Aboriginal artist Gloria Petyarre was in 1999 announced (Winner) of the highly prestigious Australian ‘Wynne Prize’ for Best Australian Landscape Painting titled “Leaves.”  The most esteemed Wynne, Archibald and Sulman Prizes are annual exhibitions eagerly anticipated by artists and audiences alike.

In 2004 she was “Highly Commended” for the same coveted award. So began the fascination for this beautiful style of Indigenous art work.  

Gloria was the first female Aboriginal artist to win a major award of the Gallery of NSW.  Although Gloria Petyarre is said (and is most likely) to have pioneered this bush leaf style, Jeannie Petyarre, her cousin has also laid claim to this technique.

Whoever of the cousins was the creator of this style we may never know exactly but what we do recognize is that both artists are exceptional at delivering this style of painting although they do differ to the trained eye.

The leaves are painted in a flowing, swirling style which appears to be moving on the canvas, as if blowing in the wind. 

The swirling brush stroke of each leaf is very fine in a dense pattern of thousands which looks absolutely spectacular in populous abundance.

Gloria Petyarre is one of the seven well known Petyarre sister artists from the Utopia Region (Ada, Myrtle, Nancy, Kathleen, Violet and Jean Petyarre).

Gloria Petyarre is the most famous of this style but numerous other family members also now paint bush medicine leaf paintings.  They vary in style on the original theme but still apply the same brush stroke design.

Other Aboriginal artists who produce Medicine Leaf paintings are all related to Jeannie and Gloria Petyarre being sisters, daughters, granddaughters and nieces.

They are: Rosemary Petyarre, Dulcie Long Pula, Mary Rumble Petyarre, Margaret Scobie, Louise Numina, Caroline Numina Panaka, Fabrianne Peterson, Selina Numina, Abie Loy Kemarre and Janet Golder Kngwarreye.

Jeannie Petyarre Bush leaves
Bush leaves
Gloria Petyarre Leaves

The Story Behind the Bush Leaves Paintings

The medicine bush leaves depicted were originally of the Kurrajong tree of which there are some 30 varieties dating back 50 million years.  They scale from small shrubs to massive trees some 30 metres in height.  
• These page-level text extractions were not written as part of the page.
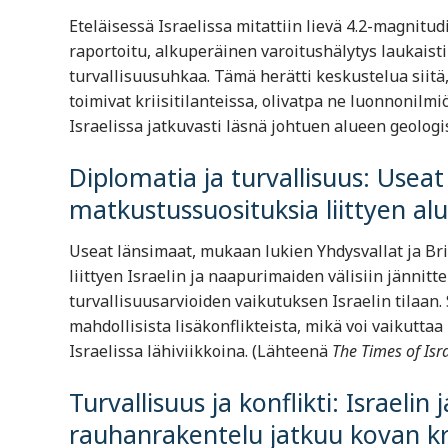
Eteläisessä Israelissa mitattiin lievä 4.2-magnitu
raportoitu, alkuperäinen varoitushälytys laukaisti
turvallisuusuhkaa. Tämä herätti keskustelua siitä
toimivat kriisitilanteissa, olivatpa ne luonnonilmiö
Israelissa jatkuvasti läsnä johtuen alueen geolog
Diplomatia ja turvallisuus: Usea
matkustussuosituksia liittyen aluee
Useat länsimaat, mukaan lukien Yhdysvallat ja Bri
liittyen Israelin ja naapurimaiden välisiin jännitt
turvallisuusarvioiden vaikutuksen Israelin tilaan.
mahdollisista lisäkonflikteista, mikä voi vaikutt
Israelissa lähiviikkoina. (Lähteenä
The Times of Isr
Turvallisuus ja konflikti: Israelin 
rauhanrakentelu jatkuu kovan krit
In the larger trees their trunks are used to store water but it is the leaves that have the medicinal purposes.

The women of Utopia, the remote region far to the west of Alice Springs where Gloria’s people originated, gather the bush leaves, boil them and then mash them with animal fats (kangaroo,emu or goanna) making a medicinal poultice or paste which can last for many months.  

The paste is used to heal a multitude of afflictions such as bites, wounds, skin infections, rashes and skin cancer.  The bush leaves are also boiled in hot water to make an infusion, or healing tea.

Other preparations were used as insect repellent or were thrown into the water to stun the fish.

The desirability of the artworks

Admirers of the medicine bush leaf paintings often observe their mesmerizing attraction.  People are captivated how the paintings appear to be in motion in front of their eyes like the leaves on the canvas are literally blowing in the wind.

Many buyers and collectors of medicine bush leaf artworks both in Australia, America and Europe are also medical specialists who buy the works to hang in their consulting rooms to show an Aboriginal artwork with medical connotations.

Notably Gloria Petyarre’s signature Medicine leaf paintings have made record sales for $78,000 at Sotheby’s and $34,575 at Lawson Menzies.